- Exercise -
Lines with "instalacji": how many are there in the listing below? Reply with the number only.

- Records provided -
--

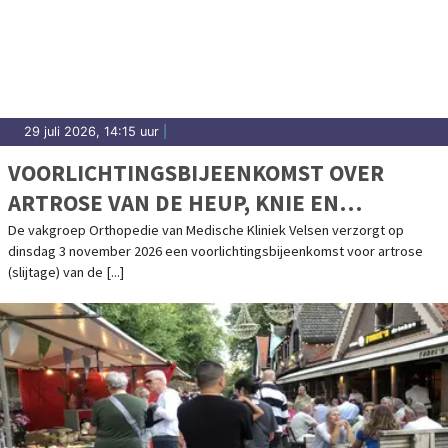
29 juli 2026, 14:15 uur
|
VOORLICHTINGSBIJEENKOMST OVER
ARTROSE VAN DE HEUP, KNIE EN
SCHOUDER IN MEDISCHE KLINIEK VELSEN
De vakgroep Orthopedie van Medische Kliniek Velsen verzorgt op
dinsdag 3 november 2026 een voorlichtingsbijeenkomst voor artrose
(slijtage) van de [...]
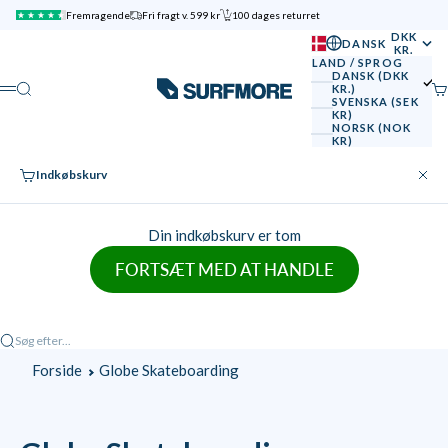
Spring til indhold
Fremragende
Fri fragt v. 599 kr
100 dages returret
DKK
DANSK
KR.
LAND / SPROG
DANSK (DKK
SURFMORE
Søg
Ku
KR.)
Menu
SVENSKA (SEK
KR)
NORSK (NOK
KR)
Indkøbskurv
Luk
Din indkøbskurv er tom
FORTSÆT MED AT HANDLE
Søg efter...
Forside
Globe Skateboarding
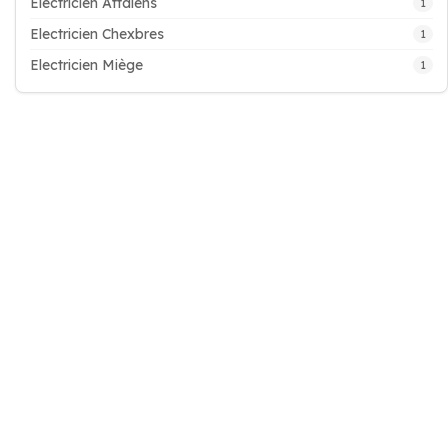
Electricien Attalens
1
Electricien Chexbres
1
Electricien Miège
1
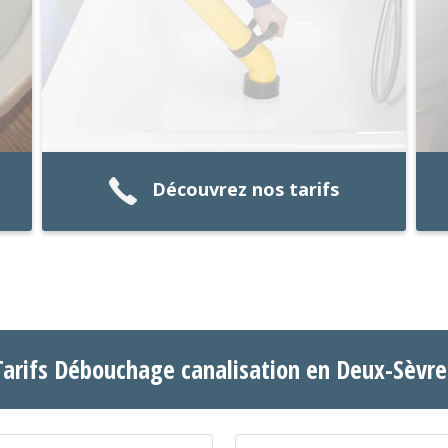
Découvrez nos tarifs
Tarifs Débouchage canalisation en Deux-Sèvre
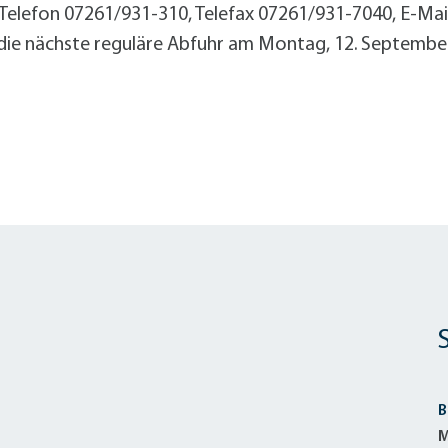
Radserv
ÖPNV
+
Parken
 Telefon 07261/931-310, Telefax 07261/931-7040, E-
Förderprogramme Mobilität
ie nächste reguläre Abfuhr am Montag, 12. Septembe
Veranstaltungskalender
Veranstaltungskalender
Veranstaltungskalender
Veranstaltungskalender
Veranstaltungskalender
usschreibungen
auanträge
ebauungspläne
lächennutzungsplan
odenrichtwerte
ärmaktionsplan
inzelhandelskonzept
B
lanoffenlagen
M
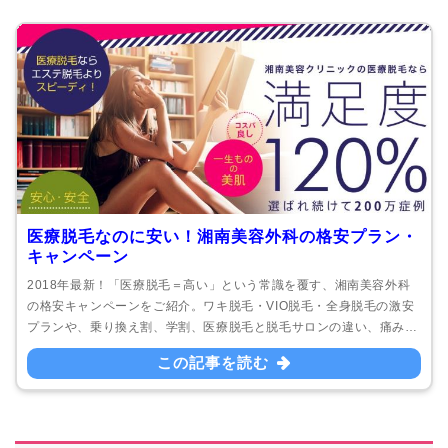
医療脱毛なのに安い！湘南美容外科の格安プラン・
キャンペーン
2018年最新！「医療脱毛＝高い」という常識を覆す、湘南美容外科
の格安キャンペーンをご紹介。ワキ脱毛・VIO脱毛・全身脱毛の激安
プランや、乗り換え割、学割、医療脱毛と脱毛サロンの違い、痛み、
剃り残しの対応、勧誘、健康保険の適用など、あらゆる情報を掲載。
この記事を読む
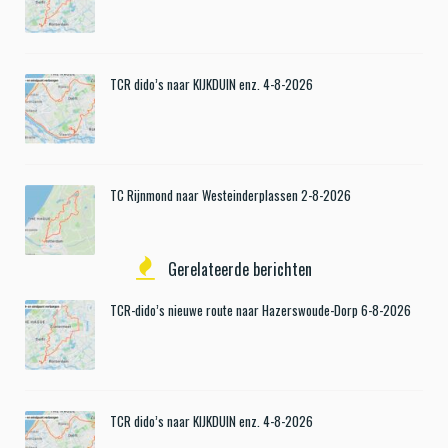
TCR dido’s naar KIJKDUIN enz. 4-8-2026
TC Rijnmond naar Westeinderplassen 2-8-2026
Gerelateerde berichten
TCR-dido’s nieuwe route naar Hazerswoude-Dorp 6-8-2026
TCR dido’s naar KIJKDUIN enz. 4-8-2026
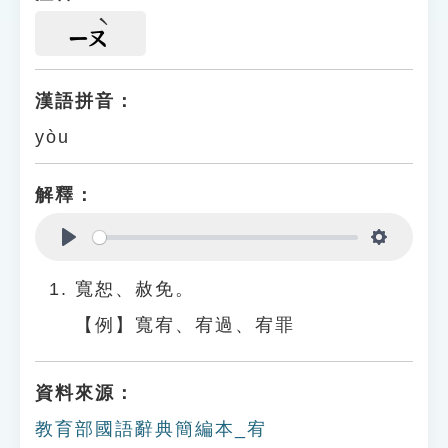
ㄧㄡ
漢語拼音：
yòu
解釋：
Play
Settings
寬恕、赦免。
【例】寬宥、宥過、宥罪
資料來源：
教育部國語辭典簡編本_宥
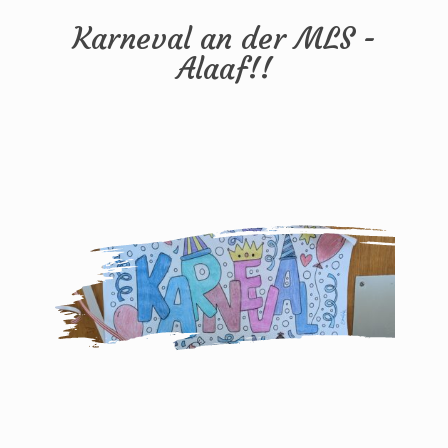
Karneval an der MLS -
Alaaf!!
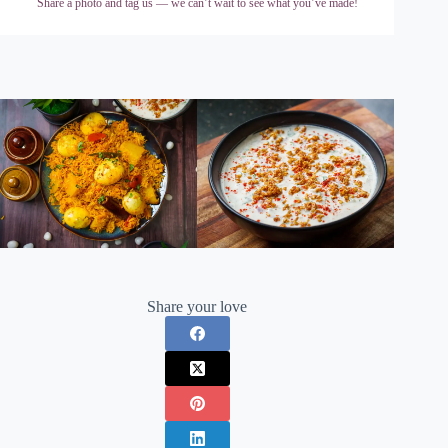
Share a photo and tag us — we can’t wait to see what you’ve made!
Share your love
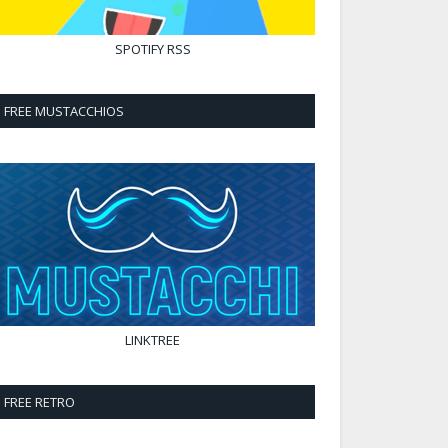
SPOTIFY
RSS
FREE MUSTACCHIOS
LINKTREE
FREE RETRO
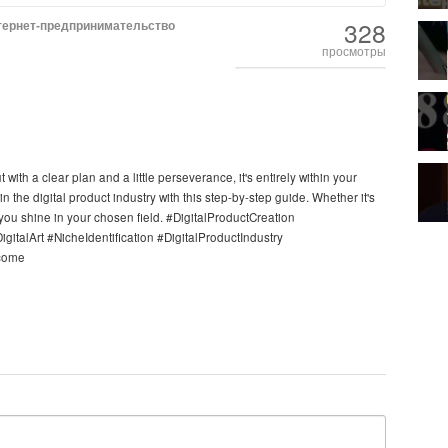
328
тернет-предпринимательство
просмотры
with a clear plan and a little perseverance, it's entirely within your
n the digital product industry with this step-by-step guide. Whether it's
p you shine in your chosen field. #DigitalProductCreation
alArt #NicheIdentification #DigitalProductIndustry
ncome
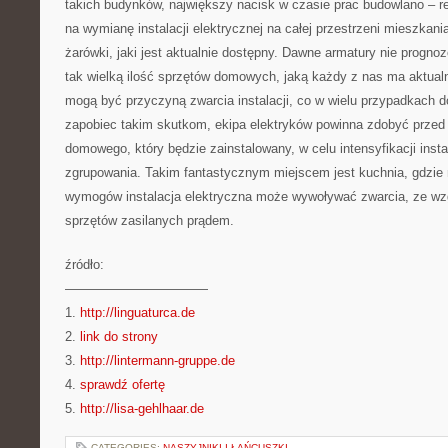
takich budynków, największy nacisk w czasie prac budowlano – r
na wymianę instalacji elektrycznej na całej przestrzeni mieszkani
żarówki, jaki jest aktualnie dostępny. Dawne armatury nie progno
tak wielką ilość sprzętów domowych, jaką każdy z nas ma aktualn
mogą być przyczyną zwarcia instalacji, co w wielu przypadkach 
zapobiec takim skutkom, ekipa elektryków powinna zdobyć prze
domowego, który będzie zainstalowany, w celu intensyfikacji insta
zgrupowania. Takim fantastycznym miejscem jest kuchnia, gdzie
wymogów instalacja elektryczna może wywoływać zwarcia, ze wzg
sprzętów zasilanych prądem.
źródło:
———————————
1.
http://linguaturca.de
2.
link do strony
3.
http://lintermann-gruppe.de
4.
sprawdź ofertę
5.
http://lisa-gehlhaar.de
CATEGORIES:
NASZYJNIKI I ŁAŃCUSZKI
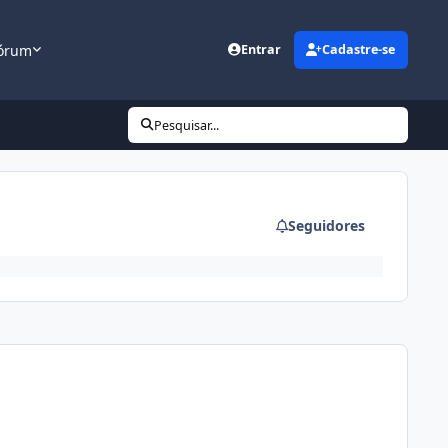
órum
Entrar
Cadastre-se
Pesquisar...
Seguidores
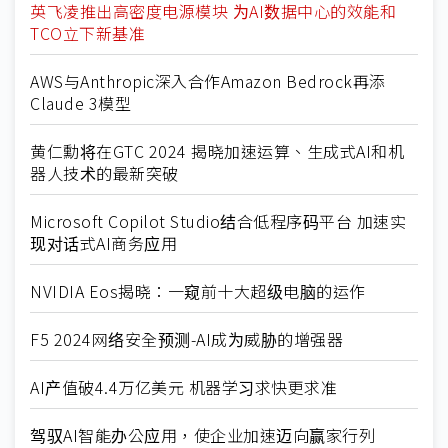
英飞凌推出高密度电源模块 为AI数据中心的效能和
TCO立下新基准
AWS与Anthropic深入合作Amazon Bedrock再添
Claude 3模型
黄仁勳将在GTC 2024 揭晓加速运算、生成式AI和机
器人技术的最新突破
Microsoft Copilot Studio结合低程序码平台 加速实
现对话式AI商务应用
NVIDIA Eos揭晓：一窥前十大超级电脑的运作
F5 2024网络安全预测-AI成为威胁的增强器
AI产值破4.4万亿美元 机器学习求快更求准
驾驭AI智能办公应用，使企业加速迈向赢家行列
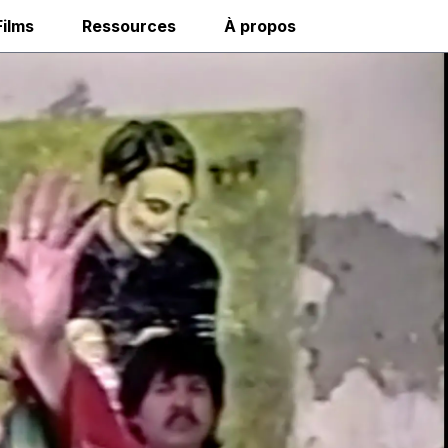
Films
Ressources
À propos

--

- Written answer -
2